Ses descendants, pas peu fier du fait d'armes de leur ancêtre, prirent le nom de "Belli Joci" que l'on peut traduire par "beau jeu de guerre". Le premier descendant attesté de cette famille est Onfroi de Beaujeu. Bien sûr, les populations gauloises survivantes et dispersées sur le plateau ne furent pas au bout de leurs supplices. Les seigneurs de Beaujeu gardèrent jalousement le plateau et pressurèrent la population pour servir leurs propres ambitions dans le Forez et face à l'influence croissante de l'abbaye de Cluny.

À partir de cette période, le droit romain des gallo-romains fût partiellement aboli, le droit germanique des vainqueurs le domina. Le village rentrait brusquement dans la féodalité.

En 882, le Cartulaire de Saint Vincent de Mâcon nous informe que l'"agro tolvedunensi" fait toujours partie du Pagus Marticonensi (le comté de Mâcon).

Les limites de "l'agro" sont plus claires et surtout plus petites : Claveisolles, Lamure sur Azergue, Saint Nizier d'Azergue, Cublize, La Gresle, Saint Vincent de Rhins, Saint Bonnet le Troncy.
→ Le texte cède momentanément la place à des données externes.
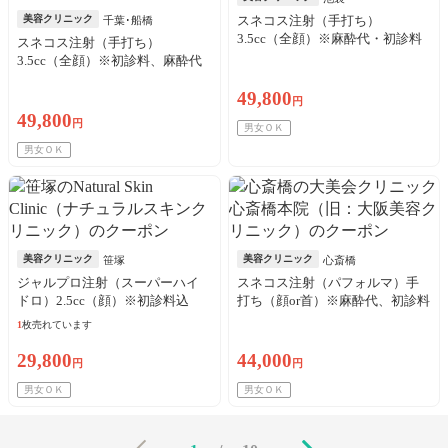
美容クリニック
スネコス注射（手打ち）
千葉･船橋
3.5cc（全顔）※麻酔代・初診料
スネコス注射（手打ち）
込
3.5cc（全顔）※初診料、麻酔代
込
49,800
円
49,800
円
男女ＯＫ
男女ＯＫ
美容クリニック
美容クリニック
笹塚
心斎橋
ジャルプロ注射（スーパーハイ
スネコス注射（パフォルマ）手
ドロ）2.5cc（顔）※初診料込
打ち（顔or首）※麻酔代、初診料
込
1
枚売れています
29,800
44,000
円
円
男女ＯＫ
男女ＯＫ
Par contre, il n'est pas stipulé qu'un village existe encore à l'endroit même du château. L'agro a perdu son appellation romaine pour une appellation de territoire féodal. L'appellation "tolvedunensi" disparait quand les seigneurs de Beaujeu décident de construire le château de Beaujeu vers 1060. C'est ainsi que le village de Tourvéon s'éteint sous la lumière et la puissance des seigneurs de Beaujeu. Chênelette renaîtra des cendres de l'antique Tourvéon[3].


Chênelette, bourgade médiévale[modifier | modifier le code]
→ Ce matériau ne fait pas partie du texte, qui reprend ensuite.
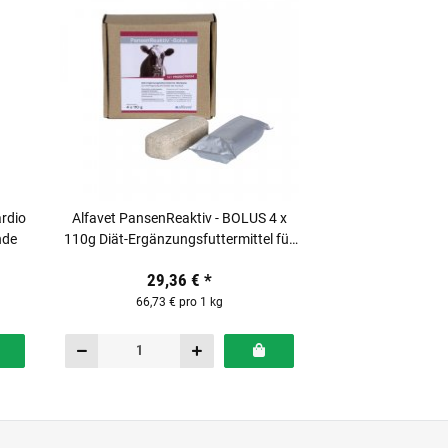
rdio
Alfavet PansenReaktiv - BOLUS 4 x
nde
110g Diät-Ergänzungsfuttermittel für
Milchkühe
29,36 €
*
66,73 € pro 1 kg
Il ne vous aura pas échapper que le blason de Chénelette comporte une coquille de Saint Jacques. Le village était en effet situé sur le chemin de Saint Jacques allant de Cluny au Puy-en-Velay. On ne sait où il passait précisément. Toutefois, on sait qu'il passait par le sommet du Mont Saint Rigaud où il y avait une abbaye bénédictine. Il devait probablement descendre en suivant le petit ruisseau d'Azergues à partir de sa source pour bifurquer sur la curée de Poule (les Echarmeaux n'existaient pas encore).

Les voies romaines n'étant pas entretenues, il est impossible de voyager en voiture. Quand on voyage à cheval ou à pied, on prend toujours le chemin le plus court et cela même si ce chemin traverse des montagnes. Or, l'itinéraire le plus court entre Paris et Lyon passe par le col des Echarmeaux.

Chanaletes (petit canal) apparaît pour la première fois dans les pouillés du diocèse de Mâcon à la fin du XIVe siècle. Le village est trop modeste pour payer la dime mais sa taille est suffisamment importante pour l'ouverture d'une curée. Il y a donc bien un curé et une église.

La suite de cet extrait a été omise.